Response to Identity Theft
Immediate Response Steps
If identity theft is suspected or confirmed:
- Place Fraud Alerts: Contact one credit bureau to place fraud alert (they notify others); alerts last 90 days and can be renewed
- Freeze Credit: Freeze credit at all three major credit bureaus to prevent new account opening
- Review Credit Reports: Obtain and review credit reports from all three bureaus to identify fraudulent accounts
- FTC Reporting: File report at identitytheft.gov, which creates recovery plan and provides documentation
- Police Report: File police report with local law enforcement for documentation purposes
Recovery Steps
Recover from identity theft:
- Close Fraudulent Accounts: Contact each company where fraudulent accounts were opened to close them
- Dispute Errors: Dispute fraudulent information with credit bureaus in writing, providing police reports and FTC reports
- Change Passwords: Change passwords for all accounts, especially financial and email accounts
- Check Other Records: Review medical records, employment records, and tax records for fraudulent activity
- Documentation: Keep detailed records of all communications, reports, and correspondence related to identity theft
Long-Term Monitoring
Continue monitoring after initial response:
- Ongoing Credit Monitoring: Continue checking credit reports regularly for new fraudulent activity
- Identity Theft Services: Consider identity theft protection services that provide monitoring and assistance
- Early Tax Filing: File taxes early to prevent tax identity thieves from filing first
- Continued Vigilance: Remain vigilant as identity thieves may attempt to use information again
Identity theft recovery can be time-consuming, but systematic documentation and persistence can resolve most issues.
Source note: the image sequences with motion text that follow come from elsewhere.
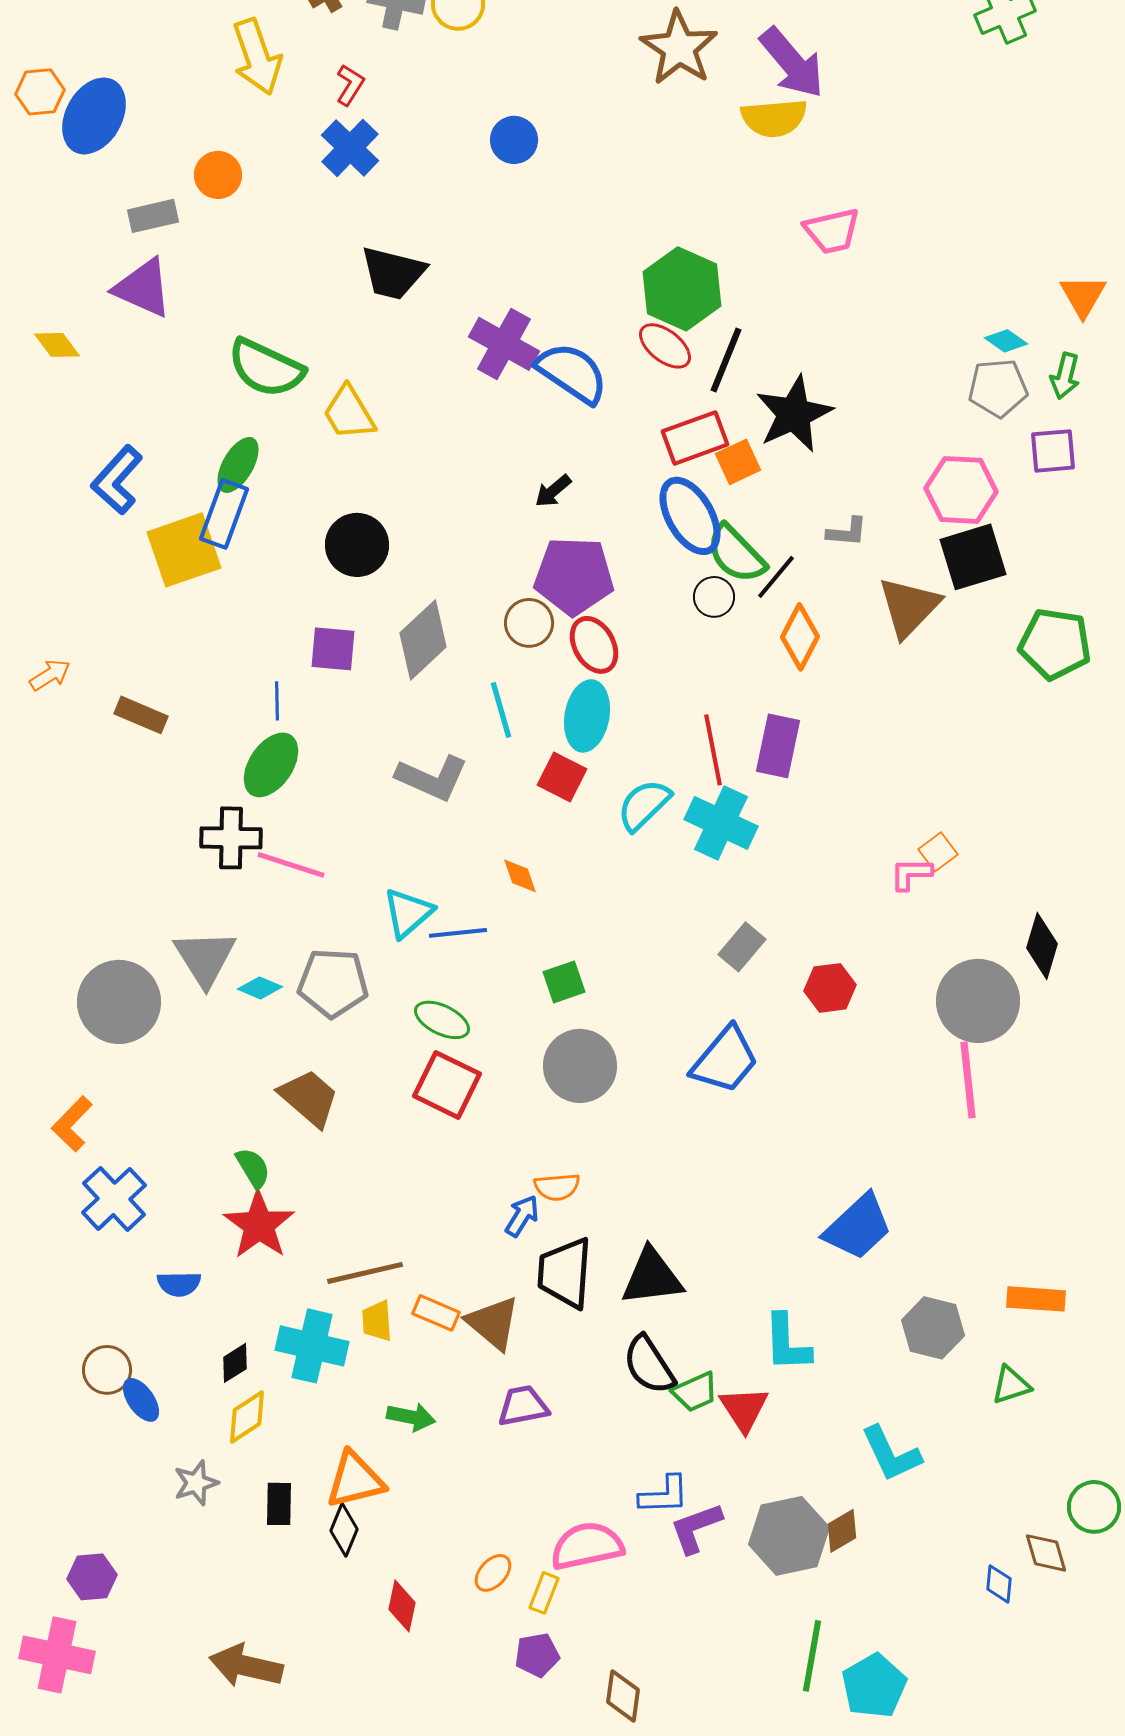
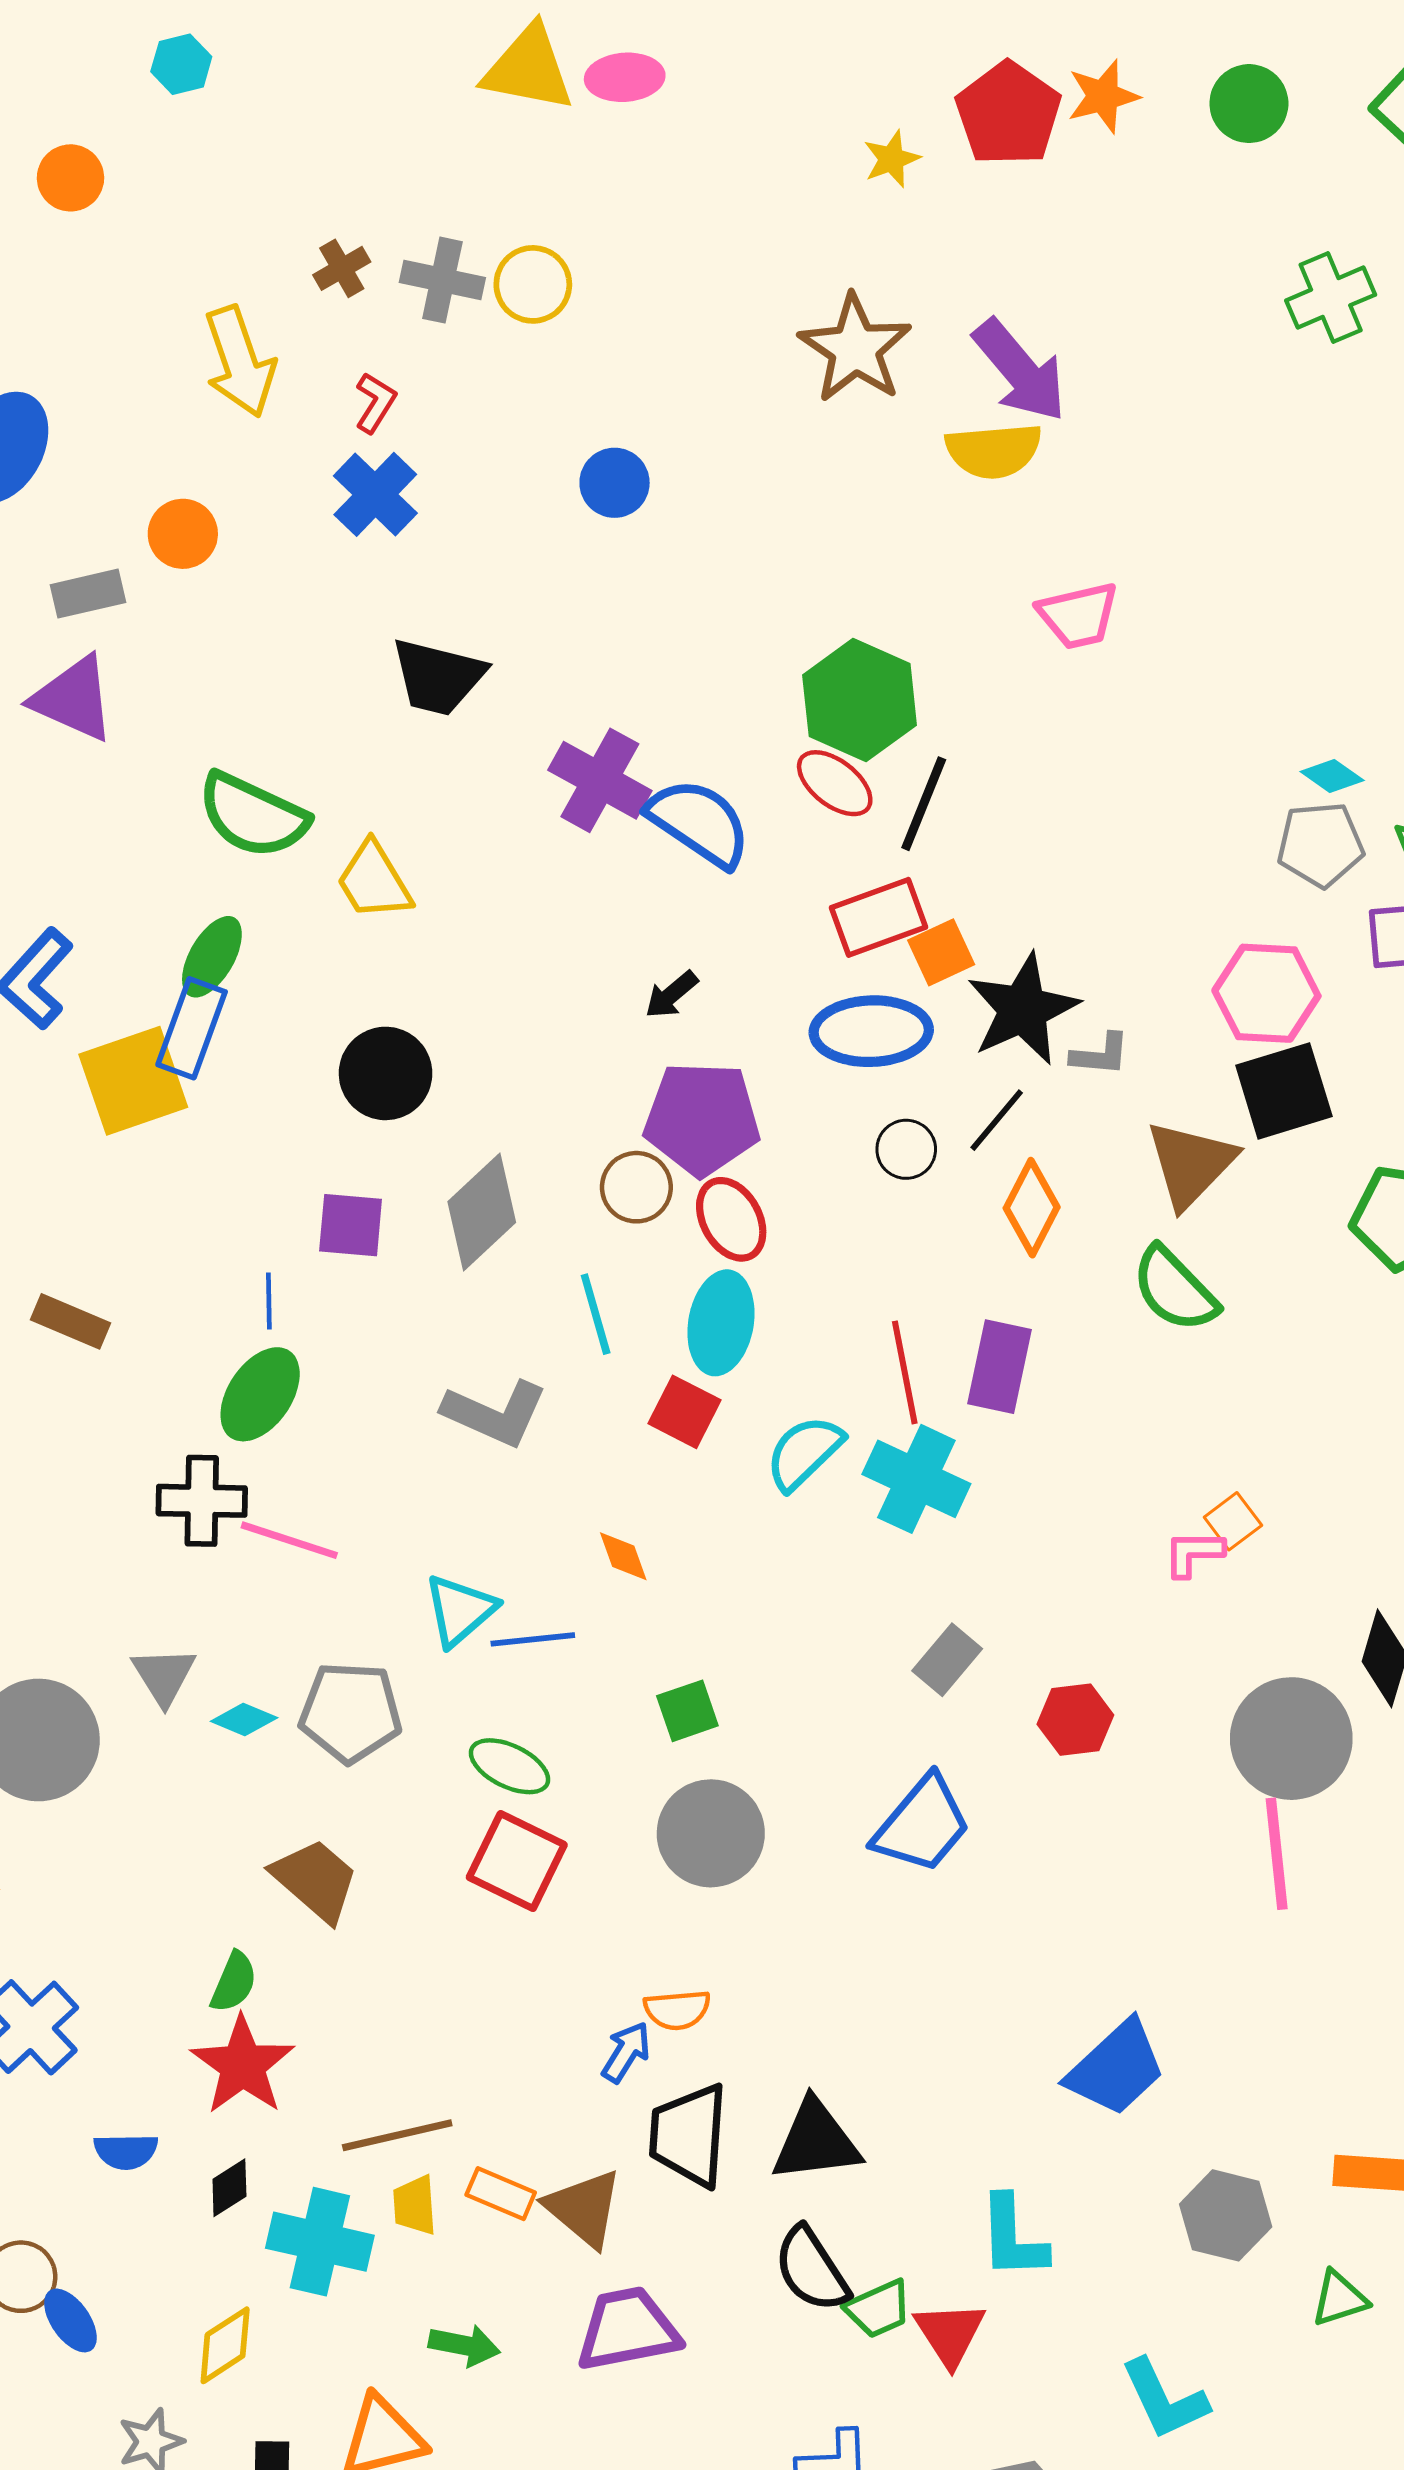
black star: (794, 414) -> (1023, 1009), moved
blue ellipse: (690, 516) -> (871, 1031), turned -62
green semicircle: (736, 554) -> (1175, 1289), moved
gray triangle: (205, 958) -> (164, 1676), size x0.7
green semicircle: (253, 1168) -> (234, 1982), turned 54
black diamond: (235, 1363) -> (229, 2188), moved
purple trapezoid: (523, 1406) -> (628, 2329), size x1.4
Early detection and response limit damage.
Limitations of Protection
Identity theft protection has limitations:
- Data Breach Exposure: Personal information exposed in data breaches is outside individual control
- Information Availability: Some personal information is publicly available and cannot be fully protected
- Social Engineering: Sophisticated social engineering can bypass technical protections
- Detection Delay: Identity theft may not be detected immediately, allowing damage to accumulate
- Recovery Complexity: Recovery can be complex and time-consuming, requiring coordination with multiple organizations
No protection method is perfect. Defense in depth—combining information security, monitoring, credit freezes, and awareness—provides better protection than relying on any single method.